## ACTIVITY:
Output each line exactly as written, from the first line of the records to the line bearing "Ao bakaulengwe, dikomiki", inclusive, while leaving every picture out.

[Data extracted from a collection]
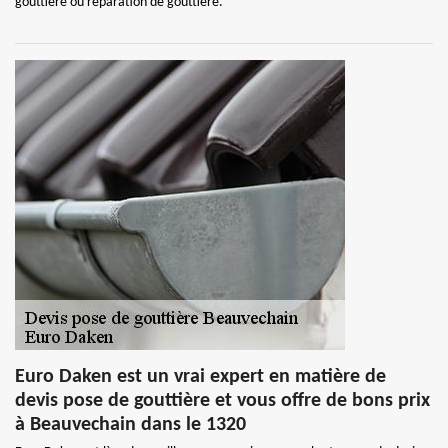
gouttière ou réparation de gouttière.
Euro Daken est un vrai expert en matière de
devis pose de gouttière et vous offre de bons prix
à Beauvechain dans le 1320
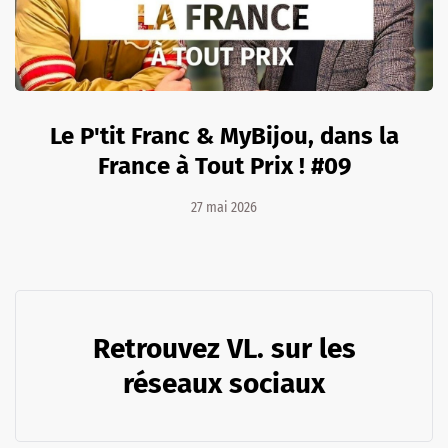
Le P'tit Franc & MyBijou, dans la
France à Tout Prix ! #09
27 mai 2026
Retrouvez VL. sur les
réseaux sociaux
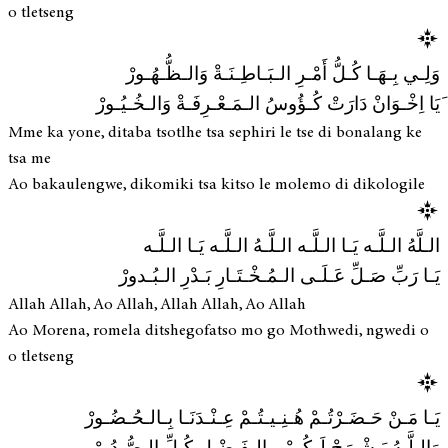
o tletseng
وَلِـي بِـهَـا كُـلُّ أَمْـرِ الـبَـاطِـنَـةْ وَالـظُّـهُـورْ
َیَا اِخْـوَانْ دَارَتْ كُـؤُوسُ الـمَـعْـرِفَـةْ وَالـخُـيُـورْ
Mme ka yone, ditaba tsotlhe tsa sephiri le tse di bonalang ke
tsa me
Ao bakaulengwe, dikomiki tsa kitso le molemo di dikologile
الـلَّهُ الـلَّـه يَـا الـلَّـه الـلَّـهُ الـلَّـه يَـا الـلَّـه
يَـا رَبِّ صَـلِّ عَـلَـى الـمُـخْـتَـارِ بَـدْرِ الـبُـدورْ
Allah Allah, Ao Allah, Allah Allah, Ao Allah
Ao Morena, romela ditshegofatso mo go Mothwedi, ngwedi o
o tletseng
يَـا مَـنْ حَـضَـرْتُـمْ هُـنِـيـتُـمْ عِـنْـدَنَـا بِـالـحُـضُـورْ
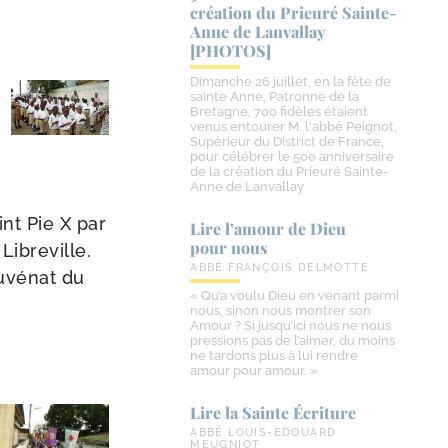
création du Prieuré Sainte-​
Anne de Lanvallay
[PHOTOS]
Dimanche 26 juillet, en la fête de
sainte Anne, Patronne de la
Bretagne, 700 fidèles étaient
venus entourer M. l'abbé Peignot,
Supérieur du District de France,
pour célébrer le 50e anniversaire
de la création du Prieuré Sainte-
Anne de Lanvallay
int Pie X par
Lire l’amour de Dieu
pour nous
Libreville.
ABBÉ FRANÇOIS DELMOTTE
Juvénat du
« Qu’a voulu Dieu en venant parmi
nous, sinon nous montrer son
Amour ? Si jusqu’ici nous ne nous
pressions pas de l’aimer, du moins
ne tardons plus à lui rendre
amour pour amour. »
Lire la Sainte Écriture
ABBÉ LOUIS-EDOUARD
MEUGNIOT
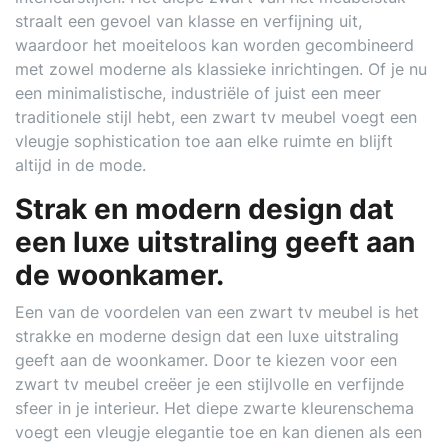
straalt een gevoel van klasse en verfijning uit,
waardoor het moeiteloos kan worden gecombineerd
met zowel moderne als klassieke inrichtingen. Of je nu
een minimalistische, industriële of juist een meer
traditionele stijl hebt, een zwart tv meubel voegt een
vleugje sophistication toe aan elke ruimte en blijft
altijd in de mode.
Strak en modern design dat
een luxe uitstraling geeft aan
de woonkamer.
Een van de voordelen van een zwart tv meubel is het
strakke en moderne design dat een luxe uitstraling
geeft aan de woonkamer. Door te kiezen voor een
zwart tv meubel creëer je een stijlvolle en verfijnde
sfeer in je interieur. Het diepe zwarte kleurenschema
voegt een vleugje elegantie toe en kan dienen als een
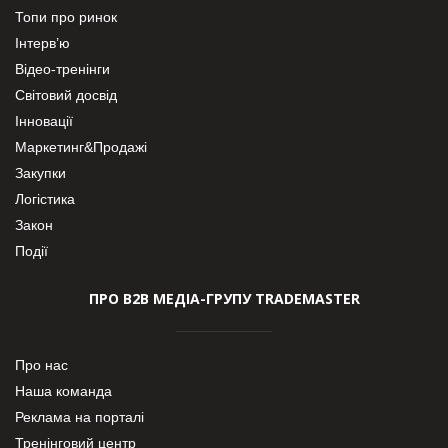
Топи про ринок
Інтерв’ю
Відео-тренінги
Світовий досвід
Інновації
Маркетинг&Продажі
Закупки
Логістика
Закон
Події
ПРО В2В МЕДІА-ГРУПУ TRADEMASTER
Про нас
Наша команда
Реклама на порталі
Тренінговий центр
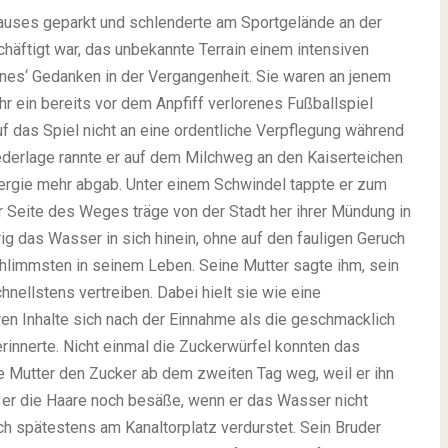
auses geparkt und schlenderte am Sportgelände an der
äftigt war, das unbekannte Terrain einem intensiven
nnes‘ Gedanken in der Vergangenheit. Sie waren an jenem
r ein bereits vor dem Anpfiff verlorenes Fußballspiel
uf das Spiel nicht an eine ordentliche Verpflegung während
erlage rannte er auf dem Milchweg an den Kaiserteichen
 Energie mehr abgab. Unter einem Schwindel tappte er zum
er Seite des Weges träge von der Stadt her ihrer Mündung in
ig das Wasser in sich hinein, ohne auf den fauligen Geruch
chlimmsten in seinem Leben. Seine Mutter sagte ihm, sein
nellstens vertreiben. Dabei hielt sie wie eine
en Inhalte sich nach der Einnahme als die geschmacklich
 erinnerte. Nicht einmal die Zuckerwürfel konnten das
 Mutter den Zucker ab dem zweiten Tag weg, weil er ihn
 er die Haare noch besäße, wenn er das Wasser nicht
ch spätestens am Kanaltorplatz verdurstet. Sein Bruder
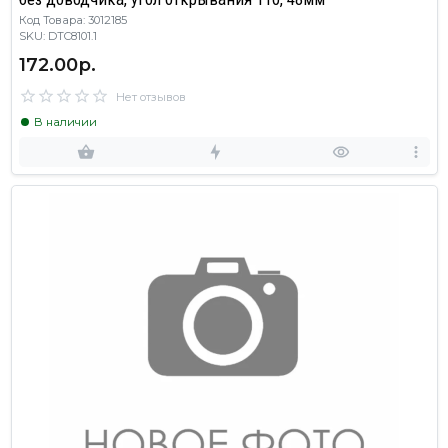
Код Товара: 3012185
SKU: DTC8101.1
172.00р.
Нет отзывов
В наличии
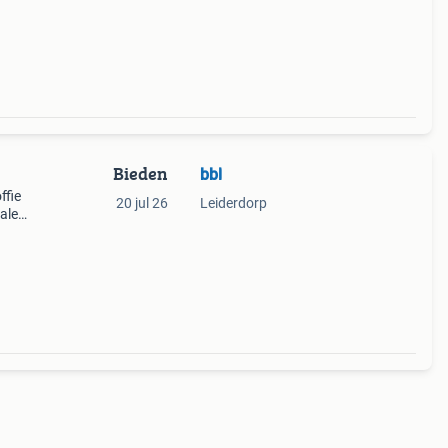
4
Bieden
bbl
ffie
20 jul 26
Leiderdorp
halen
tite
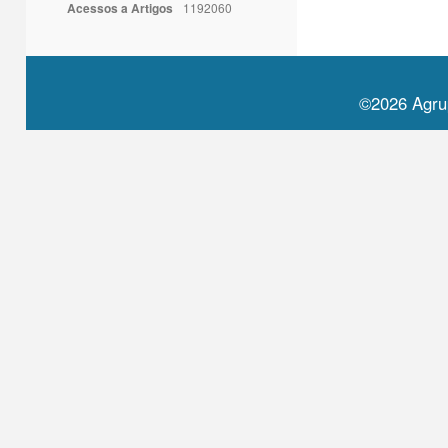
Acessos a Artigos
1192060
©2026 Agru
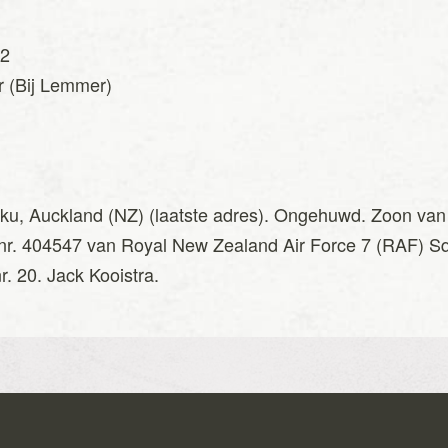
42
r (Bij Lemmer)
ohaku, Auckland (NZ) (laatste adres). Ongehuwd. Zoon va
nr. 404547 van Royal New Zealand Air Force 7 (RAF) 
r. 20. Jack Kooistra.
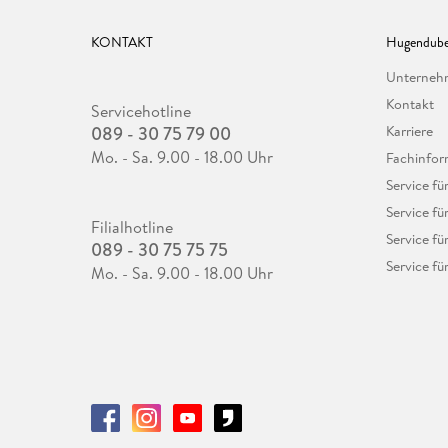
KONTAKT
Hugendube
Unterne
Kontakt
Servicehotline
089 - 30 75 79 00
Karriere
Mo. - Sa. 9.00 - 18.00 Uhr
Fachinfor
Service f
Service fü
Filialhotline
Service fü
089 - 30 75 75 75
Service fü
Mo. - Sa. 9.00 - 18.00 Uhr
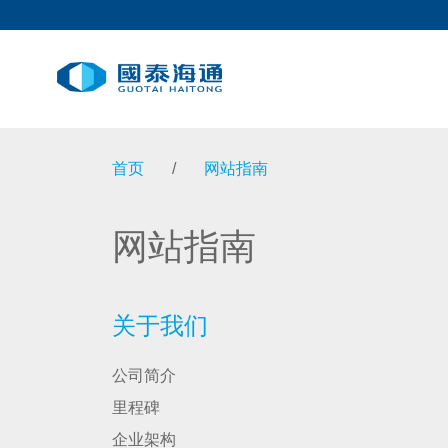
首页
/
网站指南
网站指南
关于我们
公司简介
里程碑
企业架构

## TASK ANSWER:
gouttière ou réparation de gouttière.
Euro Daken est un vrai expert en matière de
devis pose de gouttière et vous offre de bons prix
à Beauvechain dans le 1320
Le P'tit Franc & MyBijou, dans la
France à Tout Prix ! #09
27 mai 2026
Retrouvez VL. sur les
réseaux sociaux
o tletseng
وَلِـي بِـهَـا كُـلُّ أَمْـرِ الـبَـاطِـنَـةْ وَالـظُّـهُـورْ
َیَا اِخْـوَانْ دَارَتْ كُـؤُوسُ الـمَـعْـرِفَـةْ وَالـخُـيُـورْ
Mme ka yone, ditaba tsotlhe tsa sephiri le tse di bonalang ke
tsa me
Ao bakaulengwe, dikomiki tsa kitso le molemo di dikologile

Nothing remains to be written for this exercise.